Esta deve ser a primeira idéia a se ter a respeito de BROKEBACK MOUNTAIN: este não é um filme gay, simplesmente. Seu contexto é muito mais amplo e complexo. Trata-se um romance, acima de tudo, com tudo de bom e triste que esta expressão possa acarretar. São duas pessoas apaixonadas uma pela outra e que pela condição em que se encontram se vêem impossibilitadas de ficarem juntas. Poderia ser uma questão racial, de idade, religiosa ou familiar, como tantas outras ocasiões o cinema tão bem tratou de mostrar. Mas não, o foco desta vez é o sexo – no caso dois homens, completamente entregues um ao outro, no amor, na raiva, no sentimento de injustiça e na sensação de não saber qual o melhor rumo tomar. Não que eles não tentem – todos sempre tentam – mas o mundo lá fora é mais forte, ao menos na maior parte do tempo.
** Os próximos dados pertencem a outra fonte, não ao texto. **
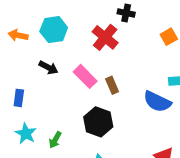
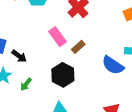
black arrow: (48, 68) -> (19, 56), moved
brown rectangle: (112, 85) -> (78, 47), turned 64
Tudo poderia ter dado errado. O diretor poderia não ter sensibilidade suficiente para lidar com o drama que tinha em mãos. O roteiro – baseado no texto de Annie Proulx – poderia abusar da ocasião e explorar outros ângulos mais rasos e menos nobres. Os atores envolvidos talvez não fossem dignos da tarefa a qual foram incumbidos, dotados dos mesmos receios que os personagens vivenciam na ficção. Ou, pior ainda, talvez o próprio mundo – a sociedade, a mídia, a indústria cultural – não estivesse pronto para se deparar com algo aparentemente tão explosivo e polêmico. Felizmente, no entanto, nenhuma destas percepções se confirmou. E o que vemos é um filme romântico, sim, mas que trata de temas identificáveis por qualquer audiência, não importando o sexo, a idade, o credo ou a ideologia do espectador. O necessário, aqui, é se despir de preconceitos e julgamentos cegos e se deixar abrir para uma realidade que nada tem de estranha ou exótica – muito pelo contrário, é, sim, basicamente comum a mim, a você e a qualquer um de nós. A mensagem de O SEGREDO DE BROKEBACK MOUNTAIN é o puro e verdadeiro amor, contado com extrema competência por todos os envolvidos, assumido com coragem pelos talentos responsáveis e entregue com paixão à vida.